Parallels continue with Jesus' healing of the daughter of Jairus, Mark 5:40, 41 (note how the parallels are closer to Mark's account than Luke's account!), but also of Elisha's healing of the dead boy.

ekbalwn (ekballw) aor. part. "[Peter] sent them [all] out" - [but/and peter] having cast out [outside everyone, and having put upon = fallen upon the knees, he prayed]. The two participles, "having put out" and "having put upon = fallen upon", may simply be taken as attendant on the verb "to pray", but often treated as adverbial, temporal; "Then Peter put them out of the room, knelt down and prayed", Williams. Barrett suggests that the use of the masculine pantaV, "everyone", indicates that there were men in the room along with the women. .

epistreyaV (epistrefw) aor. part. "turning" - [and] having turned [toward the body he said, tabitha, get up, and she opened the eyes of her]. Attendant circumstance participle expressing action accompanying the verb "said", "he turned ...... and said", but often treated as adverbial, temporal, "Then he turned to the body of Dorcas and said", CEV.

idousa (eidon) aor. part. "seeing" - seeing. The participle is adverbial, best treated as temporal; "when she saw Peter, she sat up", Williams.


Helping her to her feet, Peter presents her to the believers with the same words used of Jesus' resurrection appearance in 1:3.

douV (didwmi) aor. part. "he took" - [but/and] having given. Attendant circumstance participle expressing action accompanying the verb "to raise up" (help her to her feet)", as NIV, but possibly adverbial, temporal, "On giving her his hand, he helped her to her feet."

auth/ dat. pro. "her" - [the = his hand] to her. Dative of indirect object.
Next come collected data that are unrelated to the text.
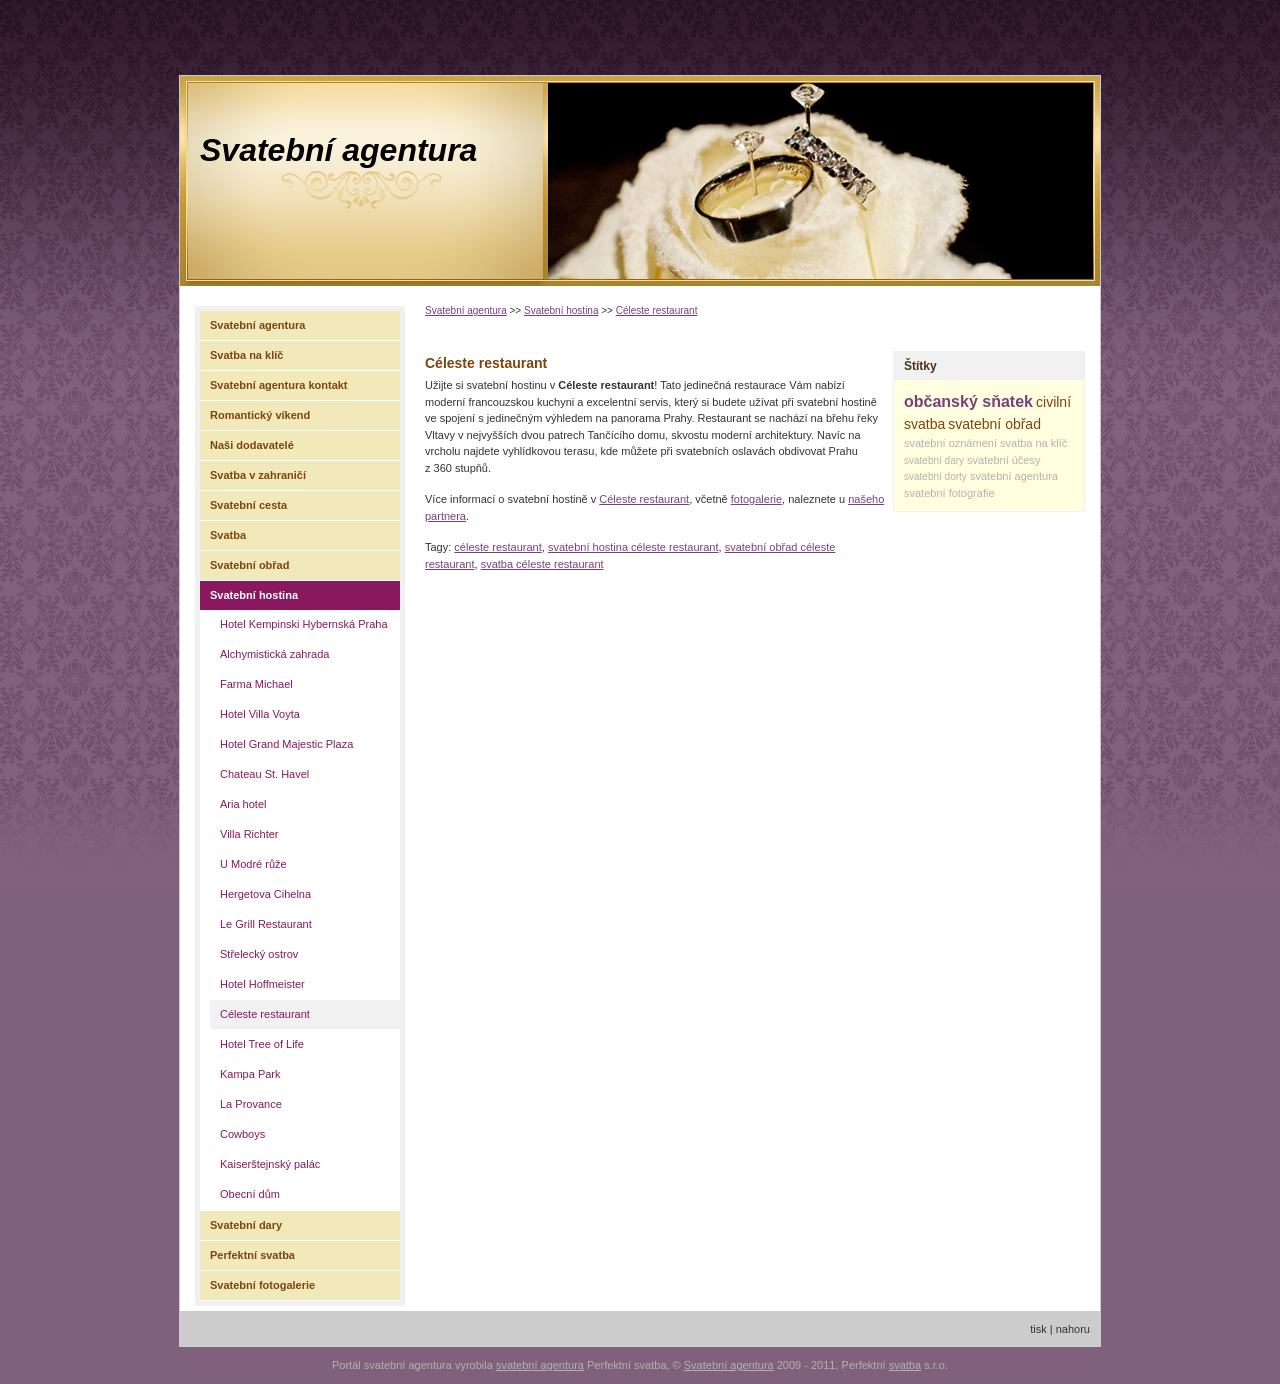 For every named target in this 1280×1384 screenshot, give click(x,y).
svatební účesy (1003, 460)
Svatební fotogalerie (262, 1285)
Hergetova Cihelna (265, 894)
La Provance (251, 1104)
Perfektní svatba (252, 1255)
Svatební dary (246, 1225)
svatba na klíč (1033, 443)
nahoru (1073, 1329)
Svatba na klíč (246, 355)
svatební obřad (994, 424)
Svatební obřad (249, 565)
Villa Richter (249, 834)
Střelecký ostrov (259, 954)
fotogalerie (756, 499)
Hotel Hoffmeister (262, 984)
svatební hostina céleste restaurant (633, 547)
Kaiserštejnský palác (270, 1164)
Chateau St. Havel (264, 774)
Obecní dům (250, 1194)
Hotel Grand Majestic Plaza (286, 744)
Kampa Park (250, 1074)
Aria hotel (243, 804)
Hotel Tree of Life (262, 1044)
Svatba (228, 535)
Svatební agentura (338, 150)
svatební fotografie (949, 493)
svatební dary (934, 460)
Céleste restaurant (657, 310)
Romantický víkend (260, 415)
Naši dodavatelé (252, 445)
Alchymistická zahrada (274, 654)
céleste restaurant (497, 547)
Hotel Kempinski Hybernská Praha (304, 624)
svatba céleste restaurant (542, 564)
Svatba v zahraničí (258, 475)
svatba (905, 1365)
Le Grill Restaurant (266, 924)
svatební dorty (935, 476)
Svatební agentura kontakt (279, 385)
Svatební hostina (561, 310)
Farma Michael (256, 684)
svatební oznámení (950, 443)
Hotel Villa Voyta (260, 714)
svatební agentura (1014, 476)
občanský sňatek (968, 401)
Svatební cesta (248, 505)
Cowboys (242, 1134)
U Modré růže (253, 864)
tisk (1038, 1329) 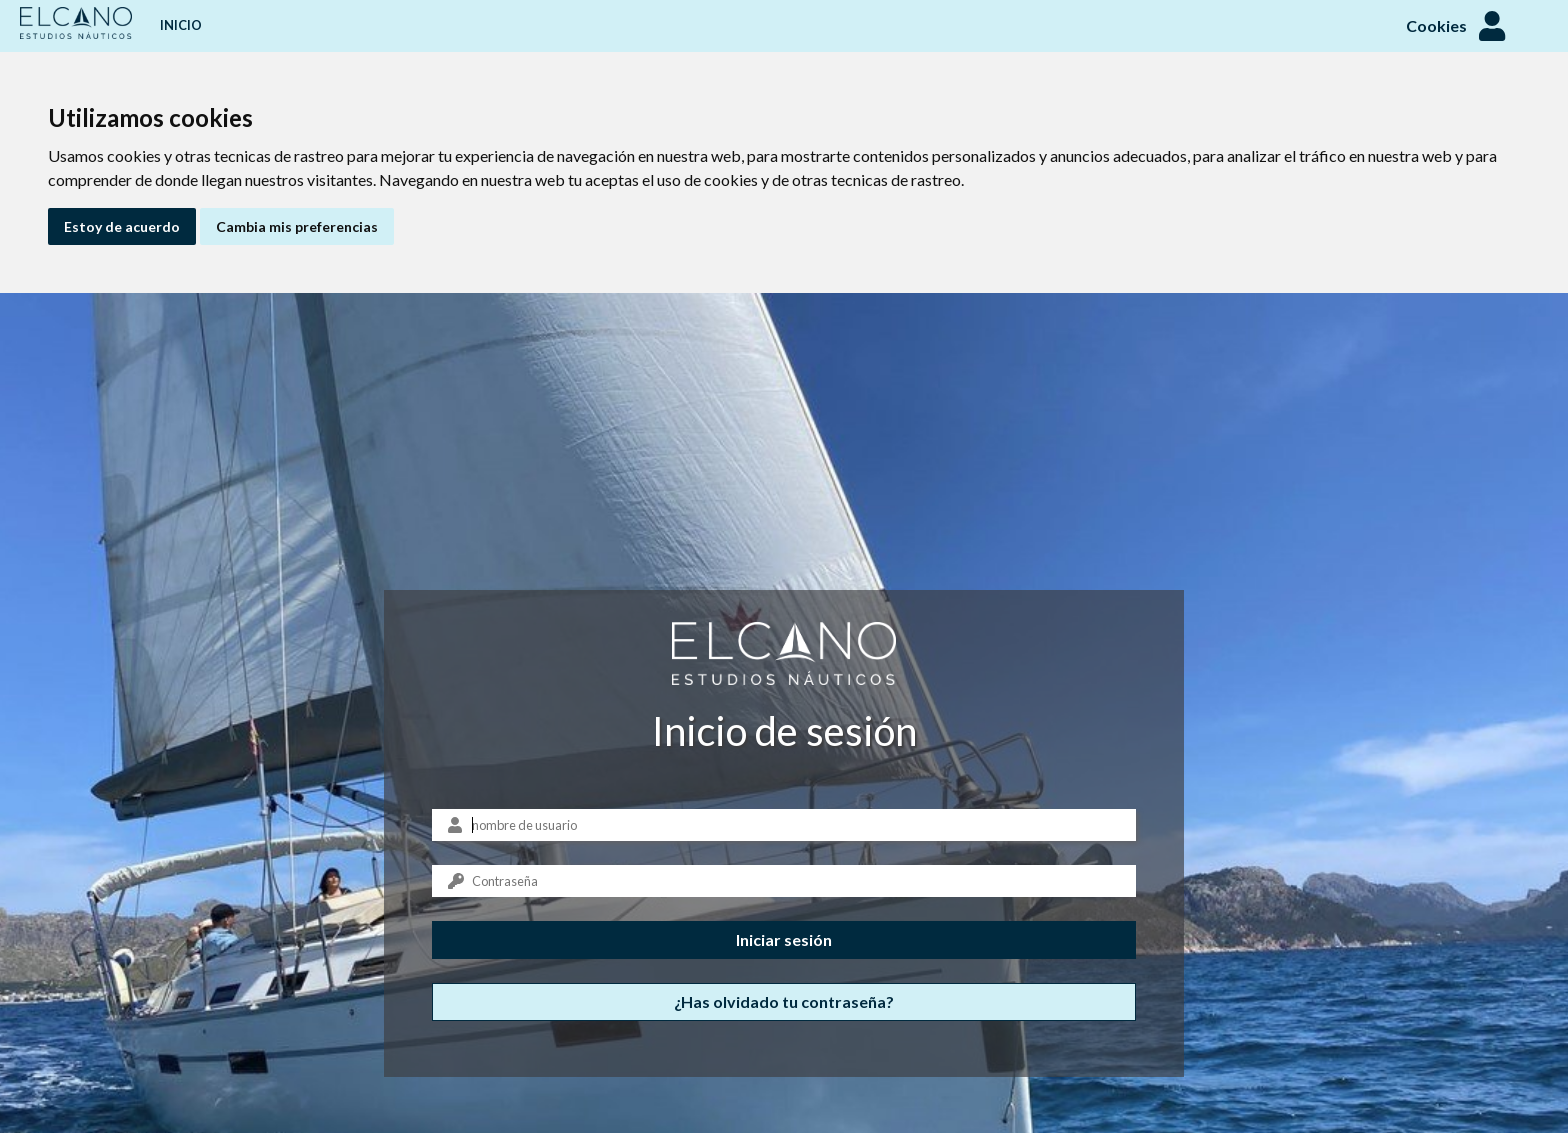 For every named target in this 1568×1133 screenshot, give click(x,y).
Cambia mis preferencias (297, 226)
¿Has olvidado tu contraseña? (784, 1001)
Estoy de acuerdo (122, 226)
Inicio (181, 25)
fwnhsaV (fwnew) aor. part. "[then] he called" - [but/and] having called [the saints and the widows]. The participle is adverbial, best treated as temporal, "After calling the widows and other believers into the room ...."

zwsan (zaw) pres. part. "alive" - [he presented her] living, alive. The participle serves as the accusative complement of the direct object "her" standing in a double accusative construction and asserting a fact about the object "her"; "he presented (verb) her (object) living (complement)" - See Wallace 182.


Again, rather than amazement, belief is the response of the general population to the miracle - a kingdom realised! Their belief is not in Peter the wonder-worker, but in the Lord, God's anointed risen-one.

kaq (kata) + gen. "all over [Joppa]" - [but/and it became known] down from, throughout [whole, all joppa]. Here with a distributive sense, "throughout".

epi "[believed] in [the Lord]" - [and many believed] upon [the lord]. This preposition, followed by the accusative, takes the sense of movement onto something. Commonly translated as "believe in", but the sense is "came to rely on." Note the other common prepositions used of belief in Jesus: eiV, movement toward, "believe into" and en, static inclusion in, "belief in."


It is unclear whether Luke is making a point here, or just relating tradition, given that tanning is regarded by the Pharisees as an unclean profession. The issue of ritual cleanliness sparks the conflict between Paul and Peter when Peter withdraws from his unclean Gentile brothers in Antioch, cf., Gal.2:11ff.

egeneto de "-" - but/and it happened. Transitional; see 5:7.

meinai (menw) aor. inf. "he remained" - [Peter] to abide, remain, continue [in joppa sufficient = many days]. The accusative subject of the infinitive, namely "Peter", is assumed. The infinitive forms an infinitival clause which functions as the subject of the verb egeneto, "it happened"; "abiding in Joppa with a certain Simon a tanner happened" = "so it came about that Peter stayed ...", Williams.

para + dat. "with [a tanner named Simon]" - with [a certain simon a tanner]. Here expressing association; "with".